Kennedy Space Center
Engineering Technician, Bendix Life Support Services
Dad worked at “The Cape” from mid 1965 to Fall 1967. He was first employed by Trans World Airlines (TWA) for about a month driving a mosquito fogger truck out in the boondocks (as he called the marshlands) spraying for pests, often on the Hoot Owl shift. Some of his fondest memories were of eating rattlesnakes, armadillos and other swamp critters his group came across (or ran over).

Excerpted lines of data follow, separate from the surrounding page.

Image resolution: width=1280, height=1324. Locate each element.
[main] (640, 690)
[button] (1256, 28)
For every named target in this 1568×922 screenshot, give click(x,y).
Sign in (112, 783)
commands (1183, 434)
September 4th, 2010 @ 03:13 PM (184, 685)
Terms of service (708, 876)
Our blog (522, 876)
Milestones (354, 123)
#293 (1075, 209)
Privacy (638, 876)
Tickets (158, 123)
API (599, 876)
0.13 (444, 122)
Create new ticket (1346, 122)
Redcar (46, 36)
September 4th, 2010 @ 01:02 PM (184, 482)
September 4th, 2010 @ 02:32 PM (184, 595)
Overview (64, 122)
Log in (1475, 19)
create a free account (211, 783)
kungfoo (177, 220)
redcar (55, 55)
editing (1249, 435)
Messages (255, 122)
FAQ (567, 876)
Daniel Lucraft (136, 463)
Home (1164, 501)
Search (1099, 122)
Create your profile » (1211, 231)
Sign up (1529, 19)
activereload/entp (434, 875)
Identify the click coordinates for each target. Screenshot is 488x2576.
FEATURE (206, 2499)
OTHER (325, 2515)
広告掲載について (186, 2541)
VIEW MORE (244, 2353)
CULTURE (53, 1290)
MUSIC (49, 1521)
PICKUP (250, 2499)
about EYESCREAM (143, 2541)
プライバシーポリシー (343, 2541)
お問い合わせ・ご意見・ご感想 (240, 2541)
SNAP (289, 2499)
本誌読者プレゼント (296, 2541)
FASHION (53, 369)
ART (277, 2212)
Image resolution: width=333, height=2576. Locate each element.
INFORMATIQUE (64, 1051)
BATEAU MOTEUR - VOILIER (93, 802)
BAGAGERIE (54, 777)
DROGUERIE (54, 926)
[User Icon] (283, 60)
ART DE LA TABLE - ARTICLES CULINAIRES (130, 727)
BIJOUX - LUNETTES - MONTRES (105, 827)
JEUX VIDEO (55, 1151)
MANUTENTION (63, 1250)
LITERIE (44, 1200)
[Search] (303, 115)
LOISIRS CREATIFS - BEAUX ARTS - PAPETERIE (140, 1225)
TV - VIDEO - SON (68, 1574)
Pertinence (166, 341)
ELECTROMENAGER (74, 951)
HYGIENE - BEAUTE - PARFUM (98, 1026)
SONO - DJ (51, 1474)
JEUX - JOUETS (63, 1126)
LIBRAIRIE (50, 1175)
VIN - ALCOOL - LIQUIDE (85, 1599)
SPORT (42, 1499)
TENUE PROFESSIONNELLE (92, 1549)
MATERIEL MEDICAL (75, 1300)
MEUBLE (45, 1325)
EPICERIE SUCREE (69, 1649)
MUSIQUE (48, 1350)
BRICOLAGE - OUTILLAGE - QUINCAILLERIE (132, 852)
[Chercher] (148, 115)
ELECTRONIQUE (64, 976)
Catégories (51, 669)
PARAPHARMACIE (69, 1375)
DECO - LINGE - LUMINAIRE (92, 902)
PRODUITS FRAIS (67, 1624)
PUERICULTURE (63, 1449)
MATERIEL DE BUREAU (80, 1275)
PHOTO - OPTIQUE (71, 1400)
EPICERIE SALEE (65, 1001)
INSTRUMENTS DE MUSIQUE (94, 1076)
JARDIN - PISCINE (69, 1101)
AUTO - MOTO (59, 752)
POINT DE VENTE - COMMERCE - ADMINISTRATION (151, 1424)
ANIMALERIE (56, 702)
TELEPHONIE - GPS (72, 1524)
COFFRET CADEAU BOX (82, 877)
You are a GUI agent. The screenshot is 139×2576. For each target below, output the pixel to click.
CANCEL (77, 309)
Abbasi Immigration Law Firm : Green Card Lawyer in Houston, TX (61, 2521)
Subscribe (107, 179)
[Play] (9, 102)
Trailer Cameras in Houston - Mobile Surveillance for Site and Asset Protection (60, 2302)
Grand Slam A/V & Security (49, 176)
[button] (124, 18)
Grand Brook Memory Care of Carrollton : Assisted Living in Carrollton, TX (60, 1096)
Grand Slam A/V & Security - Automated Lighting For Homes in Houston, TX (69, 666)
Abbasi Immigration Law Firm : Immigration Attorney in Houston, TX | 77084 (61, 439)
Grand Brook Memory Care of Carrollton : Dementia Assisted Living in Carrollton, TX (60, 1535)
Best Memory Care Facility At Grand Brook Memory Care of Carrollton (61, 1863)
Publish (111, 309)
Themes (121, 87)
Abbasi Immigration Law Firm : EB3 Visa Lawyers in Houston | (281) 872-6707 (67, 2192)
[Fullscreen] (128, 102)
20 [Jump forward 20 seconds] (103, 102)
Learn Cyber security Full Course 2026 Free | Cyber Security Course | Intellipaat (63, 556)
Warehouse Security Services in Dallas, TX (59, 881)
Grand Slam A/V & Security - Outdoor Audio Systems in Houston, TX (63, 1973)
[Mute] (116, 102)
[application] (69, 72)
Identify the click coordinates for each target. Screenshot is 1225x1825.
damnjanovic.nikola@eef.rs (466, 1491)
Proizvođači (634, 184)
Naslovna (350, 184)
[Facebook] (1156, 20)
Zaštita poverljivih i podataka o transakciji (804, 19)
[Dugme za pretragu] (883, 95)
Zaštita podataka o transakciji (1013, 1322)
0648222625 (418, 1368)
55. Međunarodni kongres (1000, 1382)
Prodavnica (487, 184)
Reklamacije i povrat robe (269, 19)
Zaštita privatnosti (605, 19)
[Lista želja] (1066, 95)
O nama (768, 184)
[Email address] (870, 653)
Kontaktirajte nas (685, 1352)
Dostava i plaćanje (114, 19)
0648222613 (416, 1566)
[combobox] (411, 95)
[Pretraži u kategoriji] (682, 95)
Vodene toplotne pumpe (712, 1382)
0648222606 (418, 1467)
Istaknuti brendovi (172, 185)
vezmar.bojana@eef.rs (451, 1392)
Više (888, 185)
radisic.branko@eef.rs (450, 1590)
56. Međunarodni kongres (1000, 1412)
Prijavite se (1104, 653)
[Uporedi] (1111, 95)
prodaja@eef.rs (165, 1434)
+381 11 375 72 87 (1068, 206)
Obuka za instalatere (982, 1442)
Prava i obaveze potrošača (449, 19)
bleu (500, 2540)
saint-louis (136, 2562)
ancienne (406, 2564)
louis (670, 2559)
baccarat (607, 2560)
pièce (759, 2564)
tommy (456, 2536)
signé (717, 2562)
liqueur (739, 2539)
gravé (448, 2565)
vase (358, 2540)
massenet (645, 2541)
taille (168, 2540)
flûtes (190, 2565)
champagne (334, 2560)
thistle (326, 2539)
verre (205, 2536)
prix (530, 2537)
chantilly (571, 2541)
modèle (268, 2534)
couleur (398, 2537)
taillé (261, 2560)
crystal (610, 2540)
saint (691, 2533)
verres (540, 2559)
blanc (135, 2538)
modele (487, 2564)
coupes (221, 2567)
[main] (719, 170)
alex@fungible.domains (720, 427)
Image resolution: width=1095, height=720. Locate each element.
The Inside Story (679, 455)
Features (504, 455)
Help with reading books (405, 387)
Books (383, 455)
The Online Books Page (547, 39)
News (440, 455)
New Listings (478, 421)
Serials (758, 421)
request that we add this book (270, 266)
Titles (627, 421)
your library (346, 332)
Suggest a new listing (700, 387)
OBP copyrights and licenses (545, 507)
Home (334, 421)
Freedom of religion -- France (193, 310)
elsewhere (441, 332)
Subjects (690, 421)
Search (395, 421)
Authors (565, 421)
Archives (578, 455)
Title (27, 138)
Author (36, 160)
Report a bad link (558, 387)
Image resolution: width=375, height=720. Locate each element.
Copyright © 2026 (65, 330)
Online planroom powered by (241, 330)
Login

Later he was hired by the Bendix Corporation in their Life Support Division working in the “Clean Room”, a sterile environment completely void of contaminants and airborne particulates, handling astronaut and fuel handlers portable life support systems. I remember stories of Dad seeing it rain INSIDE the Vehicle Assembly Building and taking his lunchbox onto launch complexes 39A and 39B while they were under construction for his midday meal. Once he was close enough to a Titan IIIC launch he actually felt the heat (so much for blast zones back then). Titan IIIC put out enough thrust that it actually rattled our windows 12 miles away. He was on site the day a fire raged through the Apollo 1 command module during a “plugs out” test. The lives of astronauts Grissom, Chaffee and White were lost. I remember vividly he called Mom to share the news way before the news services covered the event.
Those were magical days living in Titusville. We were Ground Zero in the Space Race with the Rooskies and the focal point of this country’s push for the Moon. It was a different country back then and nothing seemed impossible. It was a time like which we’ll never see again. I feel so grateful and blessed to have been witness to that era of American history. Thanks, Dad, you did good.